Magnesium deprivation inhibits a MEK–ERK cascade and cell proliferation in renal epithelial Madin-Darby canine kidney cells

Abstract

Aims Loss of magnesium (Mg 2+) inhibits cell proliferation and augments nephrotoxicant-induced renal injury, but the role of Mg 2+ has not been clarified in detail. We examined the effect of extracellular Mg 2+ deprivation on a MEK–ERK cascade and cell proliferation using a renal epithelial cell line, Madin-Darby canine kidney (MDCK) cells. Main methods MDCK cells were cultured in Mg 2+-containing or Mg 2+-free media. A HA-tagged constitutively active (CA)-MEK1 and a dominant negative (DN)-MEK1 were transfected into MDCK cells. The level of protein was examined by Western blotting.

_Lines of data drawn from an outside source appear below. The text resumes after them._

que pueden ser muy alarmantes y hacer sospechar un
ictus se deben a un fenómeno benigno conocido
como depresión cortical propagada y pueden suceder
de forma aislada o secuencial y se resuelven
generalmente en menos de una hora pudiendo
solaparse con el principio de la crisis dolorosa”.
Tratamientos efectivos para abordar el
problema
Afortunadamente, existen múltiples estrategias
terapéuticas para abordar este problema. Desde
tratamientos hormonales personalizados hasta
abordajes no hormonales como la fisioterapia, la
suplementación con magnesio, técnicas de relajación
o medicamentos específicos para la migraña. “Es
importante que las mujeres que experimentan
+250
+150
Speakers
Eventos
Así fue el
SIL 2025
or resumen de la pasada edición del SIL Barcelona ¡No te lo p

The intracellular free Mg 2+ concentration ([Mg 2+] i) was measured using a fluorescent dye, mag-fura 2. Cell proliferation was determined by WST-1 assay. Dead cells were identified by staining with annexin V-FITC and propidium iodide. Key findings In the presence of fetal calf serum (FCS), Mg 2+ deprivation decreased phosphorylated-ERK1/2 (p-ERK1/2) levels and [Mg 2+] i. Re-addition of Mg 2+ increased p-ERK1/2 levels, which were inhibited by U0126, a specific inhibitor of a MEK–ERK cascade. Glutathione-S-transferase pull-down and coimmunoprecipitation assays showed that CA-MEK1 and DN-MEK1 binds with ERK1/2 in the presence of Mg 2+. In contrast, neither CA-MEK1 nor DN-MEK1 bound to ERK1/2 in the absence of Mg 2+. These results indicate that the MEK–ERK cascade is regulated by [Mg 2+] i. Cell proliferation was increased by the treatment with FCS or the expression of CA-MEK1 in the presence of Mg 2+, but was inhibited by Mg 2+ deprivation. Mg 2+ deprivation did not increase the number of dead cells. Significance Mg 2+ is involved in the regulation of the MEK–ERK cascade and cell proliferation in MDCK cells.